» **Records from a dataset**:
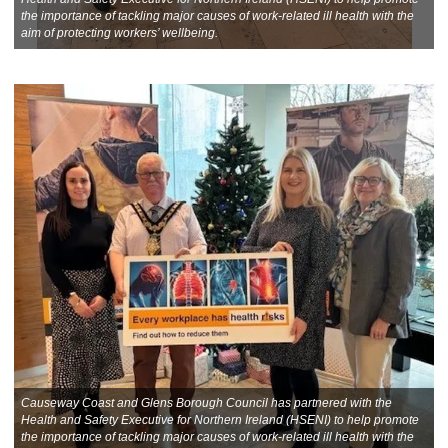
the importance of tackling major causes of work-related ill health with the
aim of protecting workers’ wellbeing.
Causeway Coast and Glens Borough Council has partnered with the
Health and Safety Executive for Northern Ireland (HSENI) to help promote
the importance of tackling major causes of work-related ill health with the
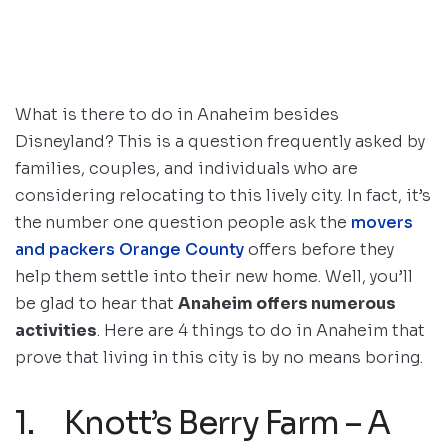
What is there to do in Anaheim besides
Disneyland? This is a question frequently asked by
families, couples, and individuals who are
considering relocating to this lively city. In fact, it’s
the
number one question people ask the
movers
and packers Orange County
offers before they
help them settle into their new home. Well, you’ll
be glad to hear that
Anaheim offers numerous
activities
. Here are 4 things to do in Anaheim that
prove that living in this city is by no means boring.
1. Knott’s Berry Farm – A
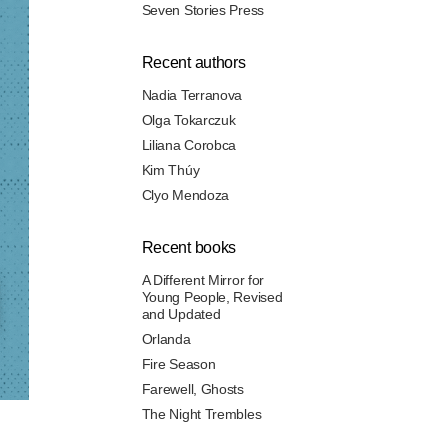
Seven Stories Press
Recent authors
Nadia Terranova
Olga Tokarczuk
Liliana Corobca
Kim Thúy
Clyo Mendoza
Recent books
A Different Mirror for
Young People, Revised
and Updated
Orlanda
Fire Season
Farewell, Ghosts
The Night Trembles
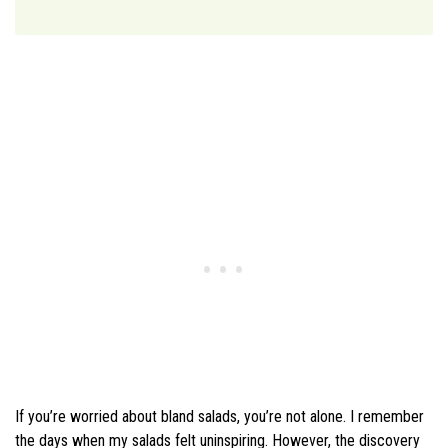
If you’re worried about bland salads, you’re not alone. I remember
the days when my salads felt uninspiring. However, the discovery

» **WHAT TO WORK ON**:
From the first line to the last, please copy the data exactly, with the pictures left out.

» **EXERCISE ANSWER**:
the importance of tackling major causes of work-related ill health with the
aim of protecting workers’ wellbeing.
Causeway Coast and Glens Borough Council has partnered with the
Health and Safety Executive for Northern Ireland (HSENI) to help promote
the importance of tackling major causes of work-related ill health with the
What is there to do in Anaheim besides
Disneyland? This is a question frequently asked by
families, couples, and individuals who are
considering relocating to this lively city. In fact, it’s
the
number one question people ask the
movers
and packers Orange County
offers before they
help them settle into their new home. Well, you’ll
be glad to hear that
Anaheim offers numerous
activities
. Here are 4 things to do in Anaheim that
prove that living in this city is by no means boring.
1. Knott’s Berry Farm – A
Seven Stories Press
Recent authors
Nadia Terranova
Olga Tokarczuk
Liliana Corobca
Kim Thúy
Clyo Mendoza
Recent books
A Different Mirror for
Young People, Revised
and Updated
Orlanda
Fire Season
Farewell, Ghosts
The Night Trembles
If you’re worried about bland salads, you’re not alone. I remember
the days when my salads felt uninspiring. However, the discovery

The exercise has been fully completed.